THE PROBLEM.
Leave out the pictures and reproduce all of the data exactly.

[Dataset records]
^^^^^^^^
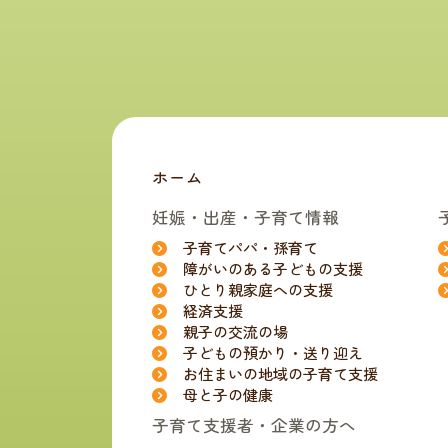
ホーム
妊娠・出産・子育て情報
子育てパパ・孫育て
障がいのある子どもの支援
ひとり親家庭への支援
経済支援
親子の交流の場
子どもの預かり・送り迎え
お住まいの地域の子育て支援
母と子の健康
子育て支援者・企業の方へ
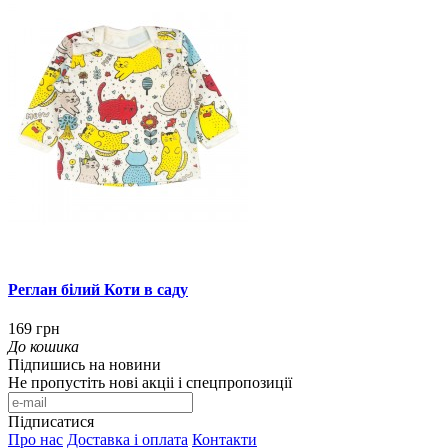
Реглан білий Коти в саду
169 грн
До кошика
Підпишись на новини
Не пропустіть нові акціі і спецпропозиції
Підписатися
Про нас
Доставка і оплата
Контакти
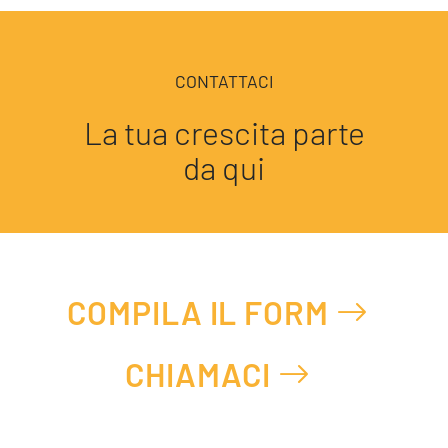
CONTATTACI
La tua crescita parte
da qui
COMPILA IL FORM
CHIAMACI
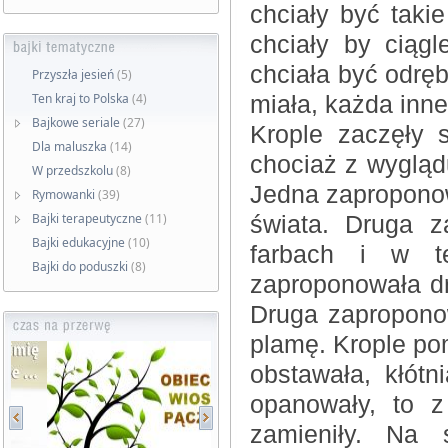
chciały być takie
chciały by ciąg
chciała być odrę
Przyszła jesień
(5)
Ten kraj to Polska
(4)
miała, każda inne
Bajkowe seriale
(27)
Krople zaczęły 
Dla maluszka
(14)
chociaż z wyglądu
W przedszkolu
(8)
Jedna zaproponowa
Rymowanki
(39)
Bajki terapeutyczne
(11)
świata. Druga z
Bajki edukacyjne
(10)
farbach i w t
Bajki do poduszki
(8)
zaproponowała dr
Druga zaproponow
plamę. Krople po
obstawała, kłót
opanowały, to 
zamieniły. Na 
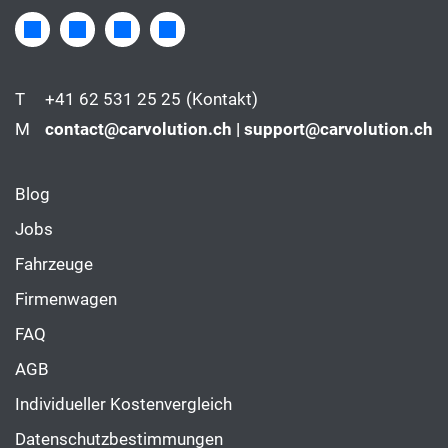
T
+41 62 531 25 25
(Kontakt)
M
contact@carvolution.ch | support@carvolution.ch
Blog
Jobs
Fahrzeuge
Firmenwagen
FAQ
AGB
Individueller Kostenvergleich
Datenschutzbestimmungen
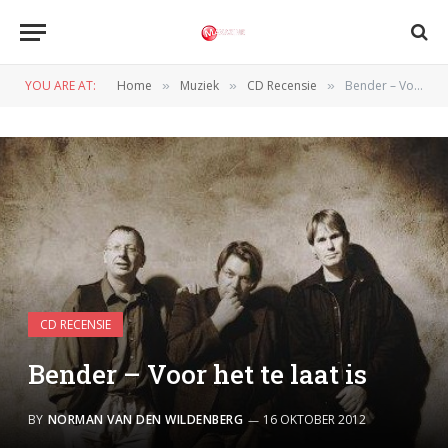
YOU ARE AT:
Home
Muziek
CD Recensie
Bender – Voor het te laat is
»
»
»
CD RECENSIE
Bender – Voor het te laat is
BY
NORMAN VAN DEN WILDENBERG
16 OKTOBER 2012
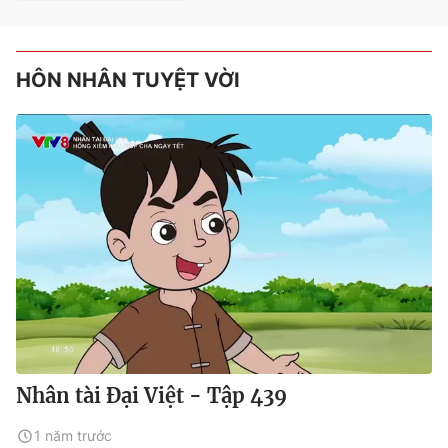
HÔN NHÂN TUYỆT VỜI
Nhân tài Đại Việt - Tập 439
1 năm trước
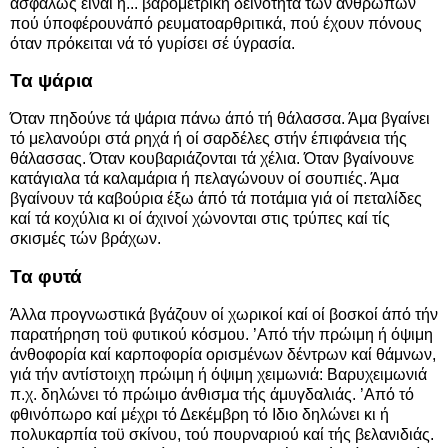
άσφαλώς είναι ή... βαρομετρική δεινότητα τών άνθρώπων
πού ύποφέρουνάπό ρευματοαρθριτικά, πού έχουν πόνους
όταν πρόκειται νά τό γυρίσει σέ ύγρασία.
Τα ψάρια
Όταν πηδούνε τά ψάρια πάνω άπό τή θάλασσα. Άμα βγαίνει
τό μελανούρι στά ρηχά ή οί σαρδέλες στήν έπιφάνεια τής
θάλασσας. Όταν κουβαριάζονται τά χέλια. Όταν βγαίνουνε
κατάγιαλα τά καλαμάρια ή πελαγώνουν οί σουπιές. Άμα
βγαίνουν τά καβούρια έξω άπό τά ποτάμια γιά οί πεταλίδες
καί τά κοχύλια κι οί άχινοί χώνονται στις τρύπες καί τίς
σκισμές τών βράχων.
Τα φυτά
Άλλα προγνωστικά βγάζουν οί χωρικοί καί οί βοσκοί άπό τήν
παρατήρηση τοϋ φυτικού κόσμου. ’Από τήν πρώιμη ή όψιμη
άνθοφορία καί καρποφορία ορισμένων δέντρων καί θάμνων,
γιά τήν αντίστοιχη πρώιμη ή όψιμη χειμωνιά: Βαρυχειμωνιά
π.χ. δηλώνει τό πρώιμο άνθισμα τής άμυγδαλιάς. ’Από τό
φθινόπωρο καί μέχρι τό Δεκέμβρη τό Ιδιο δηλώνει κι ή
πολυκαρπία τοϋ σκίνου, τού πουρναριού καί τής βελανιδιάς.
^^^^^^^^
SOLUTION TO THE PROBLEM.
ホーム
妊娠・出産・子育て情報
子育てパパ・孫育て
障がいのある子どもの支援
ひとり親家庭への支援
経済支援
親子の交流の場
子どもの預かり・送り迎え
お住まいの地域の子育て支援
母と子の健康
子育て支援者・企業の方へ
Реглан білий Коти в саду
169 грн
До кошика
Підпишись на новини
Не пропустіть нові акціі і спецпропозиції
Підписатися
Про нас
Доставка і оплата
Контакти
CONTATTACI
La tua crescita parte
da qui
COMPILA IL FORM
CHIAMACI
chciały być takie
chciały by ciąg
chciała być odrę
Przyszła jesień
(5)
Ten kraj to Polska
(4)
miała, każda inne
Bajkowe seriale
(27)
Krople zaczęły 
Dla maluszka
(14)
chociaż z wyglądu
W przedszkolu
(8)
Jedna zaproponowa
Rymowanki
(39)
Bajki terapeutyczne
(11)
świata. Druga z
Bajki edukacyjne
(10)
farbach i w t
Bajki do poduszki
(8)
zaproponowała dr
Druga zaproponow
plamę. Krople po
obstawała, kłót
opanowały, to 
zamieniły. Na 
T
+41 62 531 25 25
(Kontakt)
M
contact@carvolution.ch | support@carvolution.ch
Blog
Jobs
Fahrzeuge
Firmenwagen
FAQ
AGB
Individueller Kostenvergleich
Datenschutzbestimmungen
YOU ARE AT:
Home
Muziek
CD Recensie
Bender – Voor het te laat is
»
»
»
CD RECENSIE
Bender – Voor het te laat is
BY
NORMAN VAN DEN WILDENBERG
16 OKTOBER 2012
HÔN NHÂN TUYỆT VỜI
Nhân tài Đại Việt - Tập 439
1 năm trước
άσφαλώς είναι ή... βαρομετρική δεινότητα τών άνθρώπων
πού ύποφέρουνάπό ρευματοαρθριτικά, πού έχουν πόνους
όταν πρόκειται νά τό γυρίσει σέ ύγρασία.
Τα ψάρια
Όταν πηδούνε τά ψάρια πάνω άπό τή θάλασσα. Άμα βγαίνει
τό μελανούρι στά ρηχά ή οί σαρδέλες στήν έπιφάνεια τής
θάλασσας. Όταν κουβαριάζονται τά χέλια. Όταν βγαίνουνε
κατάγιαλα τά καλαμάρια ή πελαγώνουν οί σουπιές. Άμα
βγαίνουν τά καβούρια έξω άπό τά ποτάμια γιά οί πεταλίδες
καί τά κοχύλια κι οί άχινοί χώνονται στις τρύπες καί τίς
σκισμές τών βράχων.
Τα φυτά
Άλλα προγνωστικά βγάζουν οί χωρικοί καί οί βοσκοί άπό τήν
παρατήρηση τοϋ φυτικού κόσμου. ’Από τήν πρώιμη ή όψιμη
άνθοφορία καί καρποφορία ορισμένων δέντρων καί θάμνων,
γιά τήν αντίστοιχη πρώιμη ή όψιμη χειμωνιά: Βαρυχειμωνιά
π.χ. δηλώνει τό πρώιμο άνθισμα τής άμυγδαλιάς. ’Από τό
φθινόπωρο καί μέχρι τό Δεκέμβρη τό Ιδιο δηλώνει κι ή
πολυκαρπία τοϋ σκίνου, τού πουρναριού καί τής βελανιδιάς.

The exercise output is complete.